## To do
From the first line below to the last, reproduce the material exactly and leave out the images.

## Records to use
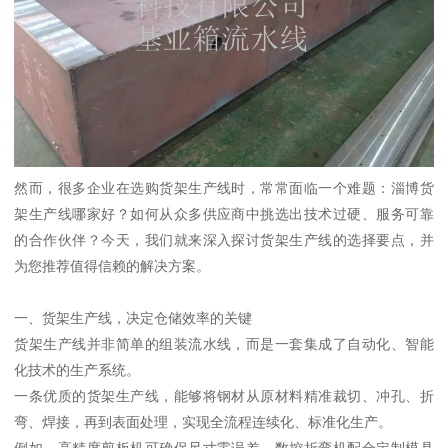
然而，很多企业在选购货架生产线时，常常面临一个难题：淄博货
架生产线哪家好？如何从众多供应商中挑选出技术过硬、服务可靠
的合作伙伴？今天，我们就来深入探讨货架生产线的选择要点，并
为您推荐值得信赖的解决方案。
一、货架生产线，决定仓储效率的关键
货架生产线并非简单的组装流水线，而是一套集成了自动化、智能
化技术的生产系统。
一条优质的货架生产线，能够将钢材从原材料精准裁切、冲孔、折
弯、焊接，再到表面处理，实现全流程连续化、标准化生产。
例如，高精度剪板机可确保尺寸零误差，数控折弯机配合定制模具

## Exercise output
然而，很多企业在选购货架生产线时，常常面临一个难题：淄博货
架生产线哪家好？如何从众多供应商中挑选出技术过硬、服务可靠
的合作伙伴？今天，我们就来深入探讨货架生产线的选择要点，并
为您推荐值得信赖的解决方案。
一、货架生产线，决定仓储效率的关键
货架生产线并非简单的组装流水线，而是一套集成了自动化、智能
化技术的生产系统。
一条优质的货架生产线，能够将钢材从原材料精准裁切、冲孔、折
弯、焊接，再到表面处理，实现全流程连续化、标准化生产。
例如，高精度剪板机可确保尺寸零误差，数控折弯机配合定制模具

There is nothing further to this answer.